Last Updated on 2025年3月2日 by 成田滋

奥多摩三山の一つ、標高1,405m の御前山に友人等とで出掛けたことがあります。途中、奥多摩湖を眼下に眺めながら登るのですが、結構きつい山です。奥多摩湖は、私にとって北海道での学生時代の思い出となるところです。それは小河内ダムの建設にまつわる小説、「日蔭の村」を読んだことがあるからです。作者は石川達三です。真っ青な湖を見ながら、小説の舞台となったのがこの湖の底であることを思い出しました。

 東京市へ水道供給のため貯水池を建設するという計画が昭和6年に持ち上がります。小河内村民は、立ち退きの補償費をあてにし、湖底に沈むというので村民は農作業もやらなくなります。補償交渉は難航し代替地での新しい生活も不透明なままです。小作や自作の零細農家は娘を売りとばさねばならないような、まるで江戸時代の貧農村のような姿です。開発業者に足元を見すかされ、村民にはきわめて低い補償金しか与えられなかったようです。中には遠くは満蒙開拓団、あるいは八ヶ岳山麓の開拓団として離散していく者もでます。

 ダム建設工事は昭和13 年に始まりますが、昭和18 年に戦況の悪化で中断し、昭和23年に工事が再開されます。そして昭和32 年にようやく完成したのが小河内ダムです。ダムでせき止められた小河内貯水池は奥多摩湖と命名されます。湖底に沈んだのは945 戸の家々や神社、学校などです。都会文明に翻弄された一村落の哀史です。巨大なダムの歩道の近くに「慰霊碑」があります。工事中の事故で亡くなった87 名の殉職者の名前が刻まれています。その中には朝鮮人名も見えます。
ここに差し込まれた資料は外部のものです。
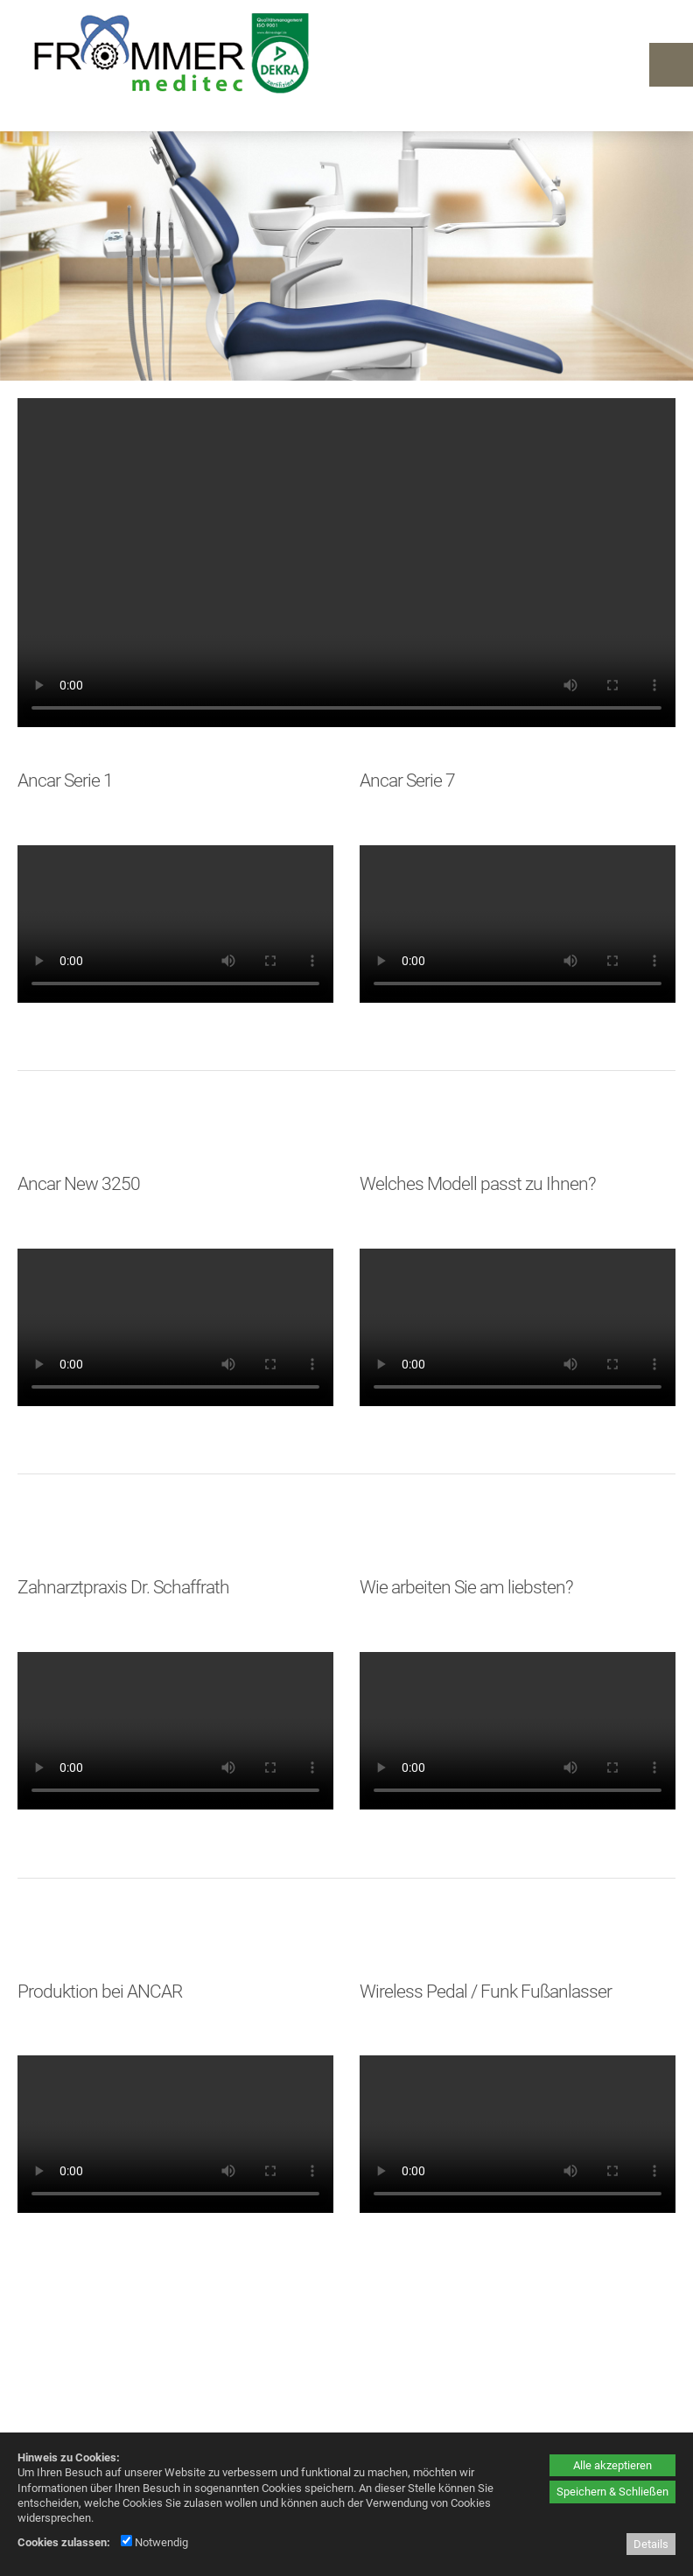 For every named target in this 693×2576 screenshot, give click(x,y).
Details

 日本の地方の歴史でこのような開拓事例は多くあります。国の方針に従わざるを得なかった庶民の苦悩と対立です。小河内ダムの建設と同じく、各地におけるダム建設をめぐる経過は、非常に似通っています。住民が政治に翻弄されてきた群馬県の八ッ場ダム計画もそうです。昭和27 年計画は発表されると、水没地に住む住民は犠牲になることには断固反対し、町全体を巻き込んだ長期にわたる運動が展開されました。そして、実に70 年が経つ令和2年に完成しました。川原湯温泉街を始め340 世帯が完全に水没していきます。八ッ場ダムの完成後、川原湯温泉は復活します。

蒼氓

 石川達三が「日蔭の村」を発表したのは昭和23 年ですが、この小説には下敷きとなった作品があります。昭和14 年に石川は自分のブラジル移民体験を描いた「蒼氓」(そうぼう)を発表しています。「氓」とは、漢字のとおり棄てられ亡くなった民という意味です。国の移民政策で外国に移住する人々の悲しい現実を石川は描いています。

 国内の食料難から国から奨励され、昭和11 年から始まった国策移民という満蒙開拓団もそうです。中国東北地方への農業移民です。移民を集めるために各地で村を挙げて送り出す「分村」や、複数の村が送り出す「分郷」開拓団が組織されました。14、15歳の青少年義勇軍も8万人近く送出されます。あわせて27 万人が北満州の開拓にかり出されます。日本の戦況悪化やソ連軍侵攻により、軍に見捨てられ国によって置き去りにされた人々が「棄民」です。

 2017 年8 月14 日にNHK から「樺太地上戦–終戦後7 日間の悲劇」という番組が再放送されました。多くの民間人が犠牲になったなかで、辛くも脱出して助かった我が家のことを振り返りながらこの番組を見ました。「棄民」は私にとっても他人事はありません。(2017 年8 月30 日)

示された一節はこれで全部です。